Or they develop the critical thinking skills to realize that science is 95% failing and 5% "we don't reject the alternative". It is not absolute, and certainly the scientists themselves are deeply flawed being that they're human.
But here's the thing, people don't have time for this. They have work, bills, home and car maintenance, groceries, kids, friends, a slew of media to consume, recreation on top of it - and they're all dying. So it doesn't matter who says what, they're going to pick the dilute politicized version of the results that their team supports and run with it regardless of what the nigh-unreadable highly specialized papers say. Orwell said it well "I believe that this instinct to perpetuate useless work is, at bottom, simply fear of the mob. The mob (the thought runs) are such low animals that they would be dangerous if they had leisure; it is safer to keep them too busy to think."

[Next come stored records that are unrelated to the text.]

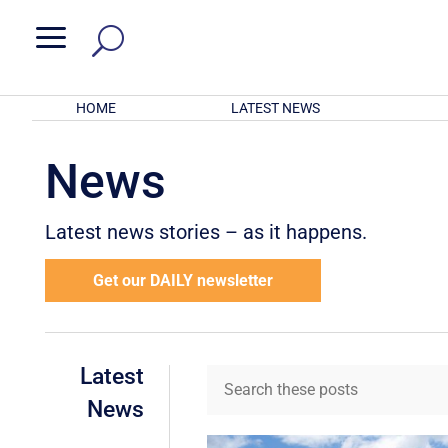
a
HOME
LATEST NEWS
News
Latest news stories – as it happens.
Get our DAILY newsletter
Latest
News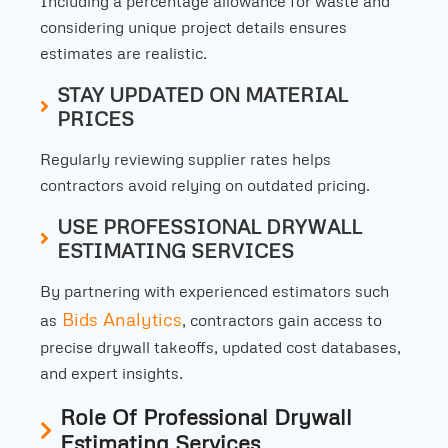
Including a percentage allowance for waste and
considering unique project details ensures
estimates are realistic.
STAY UPDATED ON MATERIAL
PRICES
Regularly reviewing supplier rates helps
contractors avoid relying on outdated pricing.
USE PROFESSIONAL DRYWALL
ESTIMATING SERVICES
By partnering with experienced estimators such
Bids Analytics
as
, contractors gain access to
precise drywall takeoffs, updated cost databases,
and expert insights.
Role Of Professional Drywall
Estimating Services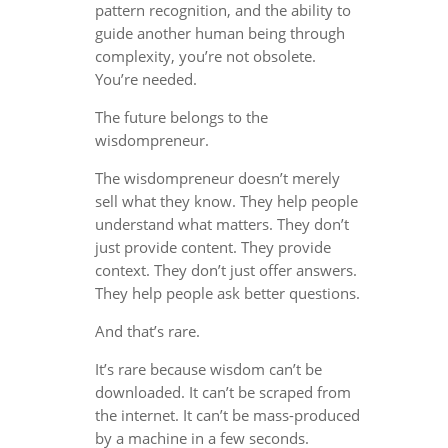
pattern recognition, and the ability to
guide another human being through
complexity, you’re not obsolete.
You’re needed.
The future belongs to the
wisdompreneur.
The wisdompreneur doesn’t merely
sell what they know. They help people
understand what matters. They don’t
just provide content. They provide
context. They don’t just offer answers.
They help people ask better questions.
And that’s rare.
It’s rare because wisdom can’t be
downloaded. It can’t be scraped from
the internet. It can’t be mass-produced
by a machine in a few seconds.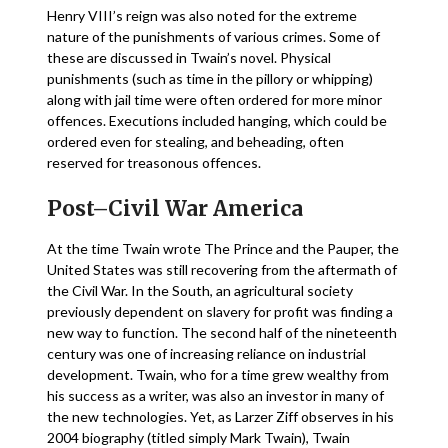
Henry VIII’s reign was also noted for the extreme
nature of the punishments of various crimes. Some of
these are discussed in Twain’s novel. Physical
punishments (such as time in the pillory or whipping)
along with jail time were often ordered for more minor
offences. Executions included hanging, which could be
ordered even for stealing, and beheading, often
reserved for treasonous offences.
Post–Civil War America
At the time Twain wrote The Prince and the Pauper, the
United States was still recovering from the aftermath of
the Civil War. In the South, an agricultural society
previously dependent on slavery for profit was finding a
new way to function. The second half of the nineteenth
century was one of increasing reliance on industrial
development. Twain, who for a time grew wealthy from
his success as a writer, was also an investor in many of
the new technologies. Yet, as Larzer Ziff observes in his
2004 biography (titled simply Mark Twain), Twain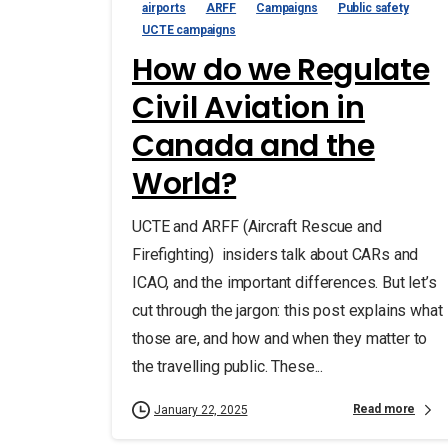
airports
ARFF
Campaigns
Public safety
UCTE campaigns
How do we Regulate
Civil Aviation in
Canada and the
World?
UCTE and ARFF (Aircraft Rescue and
Firefighting) insiders talk about CARs and
ICAO, and the important differences. But let’s
cut through the jargon: this post explains what
those are, and how and when they matter to
the travelling public. These...
Read more
January 22, 2025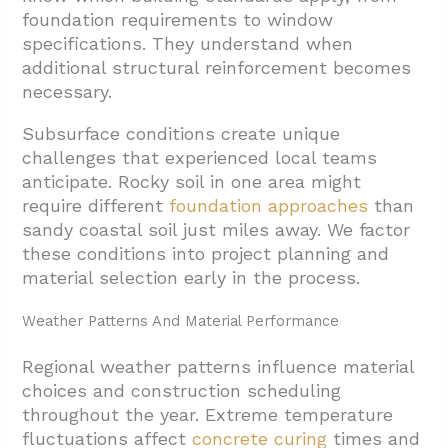
foundation requirements to window
specifications. They understand when
additional structural reinforcement becomes
necessary.
Subsurface conditions create unique
challenges that experienced local teams
anticipate. Rocky soil in one area might
require different
foundation approaches
than
sandy coastal soil just miles away. We factor
these conditions into project planning and
material selection early in the process.
Weather Patterns And Material Performance
Regional weather patterns influence material
choices and construction scheduling
throughout the year. Extreme temperature
fluctuations affect
concrete curing
times and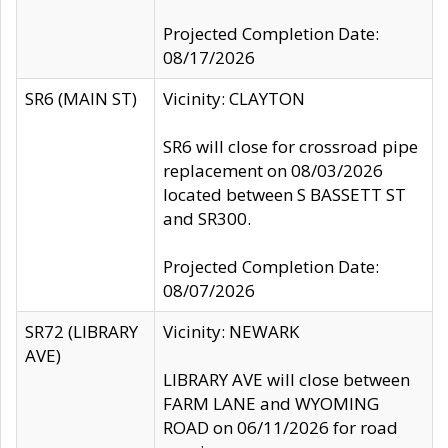
Projected Completion Date:
08/17/2026
SR6 (MAIN ST)
Vicinity: CLAYTON
SR6 will close for crossroad pipe
replacement on 08/03/2026
located between S BASSETT ST
and SR300.
Projected Completion Date:
08/07/2026
SR72 (LIBRARY
Vicinity: NEWARK
AVE)
LIBRARY AVE will close between
FARM LANE and WYOMING
ROAD on 06/11/2026 for road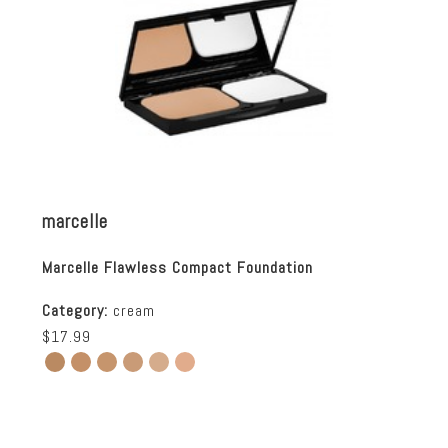
marcelle
Marcelle Flawless Compact Foundation
Category:
cream
$17.99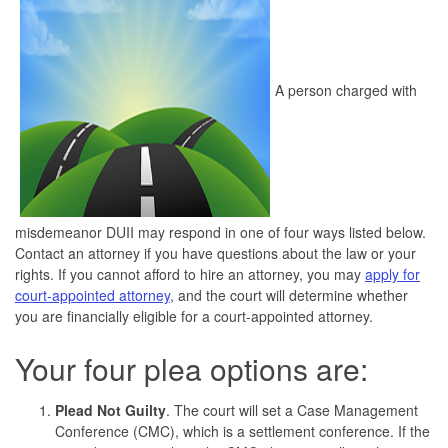
A person charged with
misdemeanor DUII may respond in one of four ways listed below.
Contact an attorney if you have questions about the law or your
rights. If you cannot afford to hire an attorney, you may
apply for
court-appointed attorney,
and the court will determine whether
you are financially eligible for a court-appointed attorney.
Your four plea options are:
Plead Not Guilty
. The court will set a Case Management
Conference (CMC), which is a settlement conference. If the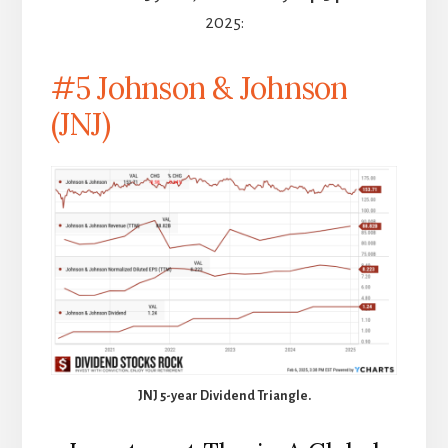
2025:
#5 Johnson & Johnson
(JNJ)
JNJ 5-year Dividend Triangle.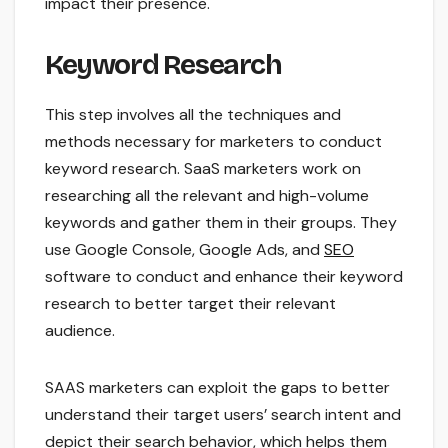
impact their presence.
Keyword Research
This step involves all the techniques and
methods necessary for marketers to conduct
keyword research. SaaS marketers work on
researching all the relevant and high-volume
keywords and gather them in their groups. They
use Google Console, Google Ads, and
SEO
software to conduct and enhance their keyword
research to better target their relevant
audience.
SAAS marketers can exploit the gaps to better
understand their target users’ search intent and
depict their search behavior, which helps them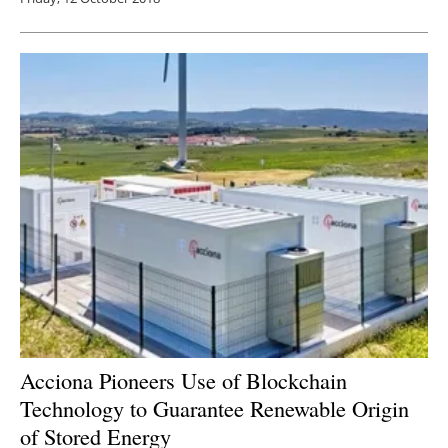
Acciona Pioneers Use of Blockchain
Technology to Guarantee Renewable Origin
of Stored Energy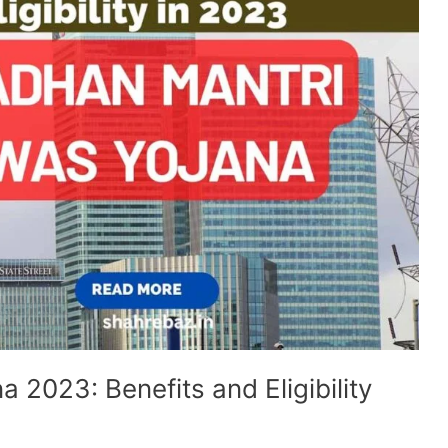
 2023: Benefits and Eligibility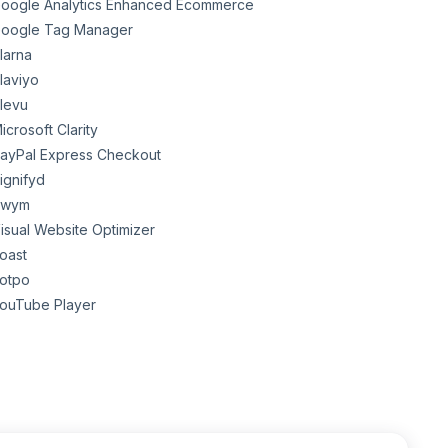
oogle Analytics Enhanced Ecommerce
oogle Tag Manager
larna
laviyo
levu
icrosoft Clarity
ayPal Express Checkout
ignifyd
Swym
isual Website Optimizer
oast
otpo
ouTube Player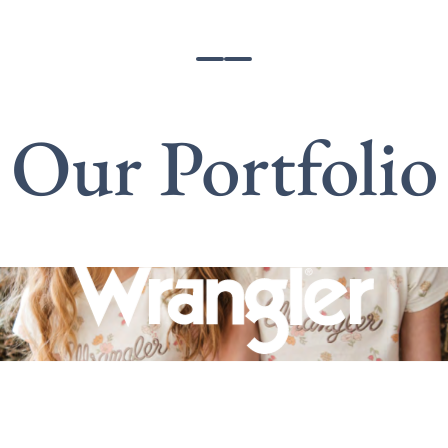
Our Portfolio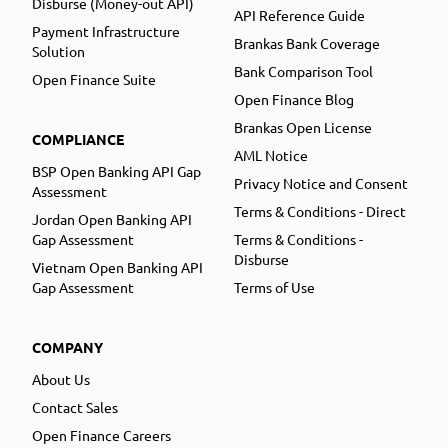
Disburse (Money-out API)
API Reference Guide
Payment Infrastructure
Brankas Bank Coverage
Solution
Bank Comparison Tool
Open Finance Suite
Open Finance Blog
Brankas Open License
COMPLIANCE
AML Notice
BSP Open Banking API Gap
Privacy Notice and Consent
Assessment
Terms & Conditions - Direct
Jordan Open Banking API
Gap Assessment
Terms & Conditions -
Disburse
Vietnam Open Banking API
Gap Assessment
Terms of Use
COMPANY
About Us
Contact Sales
Open Finance Careers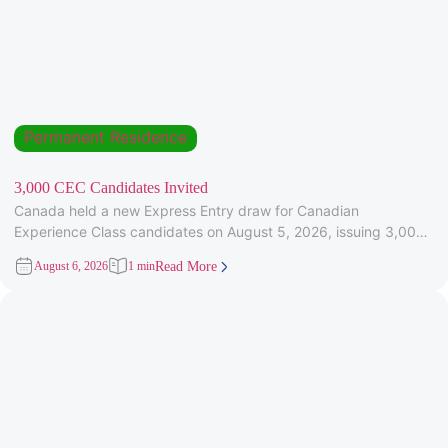
Permanent Residence
3,000 CEC Candidates Invited
Canada held a new Express Entry draw for Canadian
Experience Class candidates on August 5, 2026, issuing 3,000
Invitations to
August 6, 2026
1 min
Read More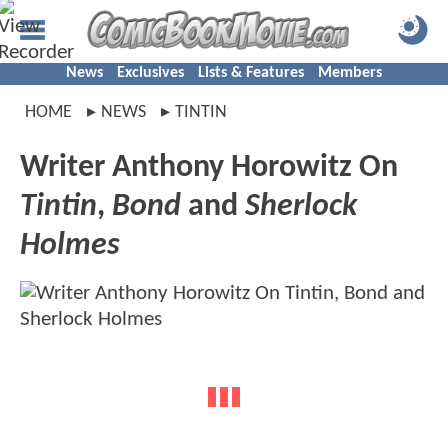
News
Exclusives
Lists & Features
Members
HOME
NEWS
TINTIN
Writer Anthony Horowitz On
Tintin
,
Bond
and
Sherlock
Holmes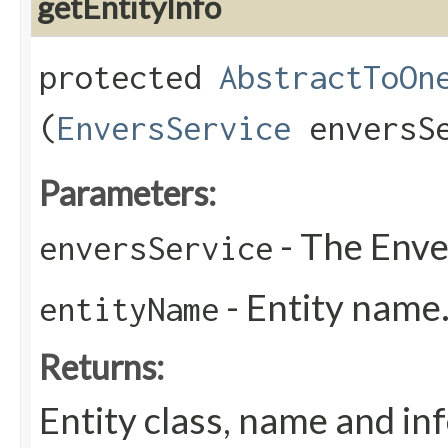
getEntityInfo
protected
AbstractToOn
(
EnversService
enversS
Parameters:
- The Enve
enversService
- Entity name
entityName
Returns:
Entity class, name and in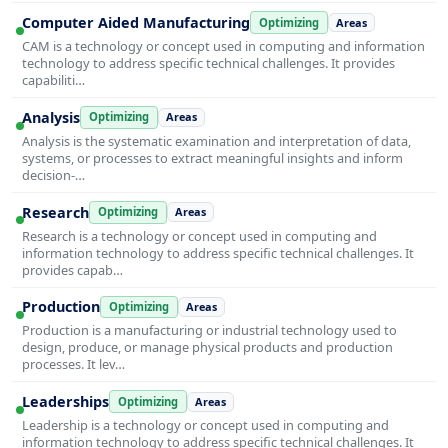
Computer Aided Manufacturing
Optimizing
Areas
CAM is a technology or concept used in computing and information
technology to address specific technical challenges. It provides
capabiliti…
Analysis
Optimizing
Areas
Analysis is the systematic examination and interpretation of data,
systems, or processes to extract meaningful insights and inform
decision-…
Research
Optimizing
Areas
Research is a technology or concept used in computing and
information technology to address specific technical challenges. It
provides capab…
Production
Optimizing
Areas
Production is a manufacturing or industrial technology used to
design, produce, or manage physical products and production
processes. It lev…
Leaderships
Optimizing
Areas
Leadership is a technology or concept used in computing and
information technology to address specific technical challenges. It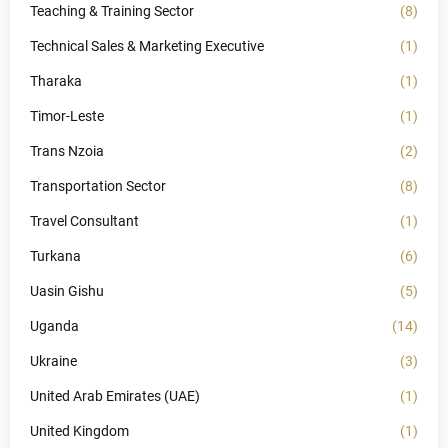
Teaching & Training Sector
(8)
Technical Sales & Marketing Executive
(1)
Tharaka
(1)
Timor-Leste
(1)
Trans Nzoia
(2)
Transportation Sector
(8)
Travel Consultant
(1)
Turkana
(6)
Uasin Gishu
(5)
Uganda
(14)
Ukraine
(3)
United Arab Emirates (UAE)
(1)
United Kingdom
(1)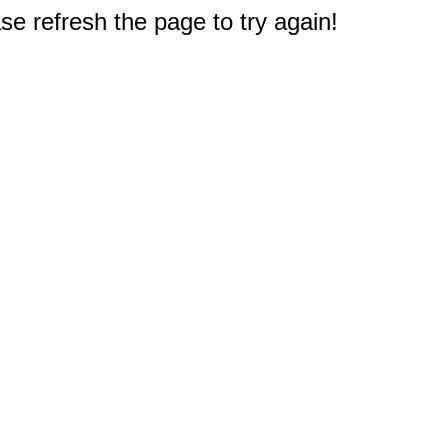
e refresh the page to try again!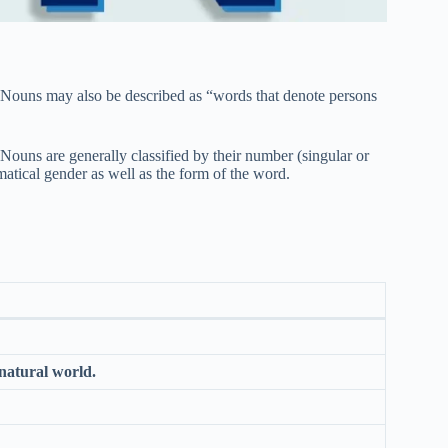
t. Nouns may also be described as “words that denote persons
Nouns are generally classified by their number (singular or
mmatical gender as well as the form of the word.
 natural world.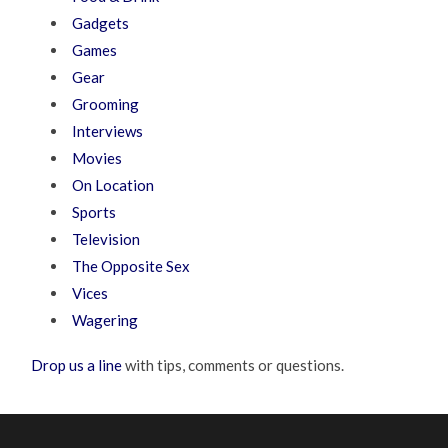
Gadgets
Games
Gear
Grooming
Interviews
Movies
On Location
Sports
Television
The Opposite Sex
Vices
Wagering
Drop us a line
with tips, comments or questions.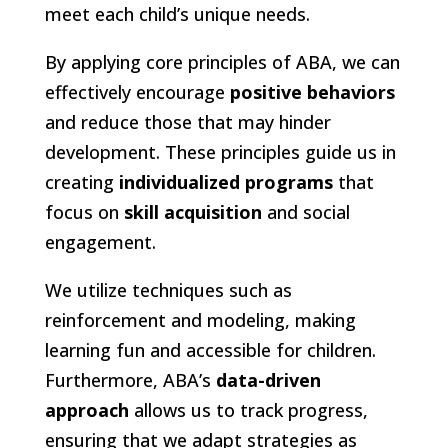
meet each child’s unique needs.
By applying core principles of ABA, we can
effectively encourage
positive behaviors
and reduce those that may hinder
development. These principles guide us in
creating
individualized programs
that
focus on
skill acquisition
and social
engagement.
We utilize techniques such as
reinforcement and modeling, making
learning fun and accessible for children.
Furthermore, ABA’s
data-driven
approach
allows us to track progress,
ensuring that we adapt strategies as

And those who do elect the burden of extracurricular mental activity aren't given much in the way of options in any case. What are they to do, disseminate the material to their friends, co-workers, children - quite probably the very same population as mentioned above, weighted with the ceaseless demands of reality? To what end? Chinese whispers? It's better to have them say, "I don't know, I'm not convinced either way." A construal which is developed from adequately exercised critical skills. But that's another discussion about perverse social conditioning no doubt evolved from the deployment of poorly understood technique compounded by its acceptance as custom in education - I'm speaking of course about grading and student assessment. Nobody wants to be stupid at the very least, and professing one's ignorance is construed as an admission of guilt.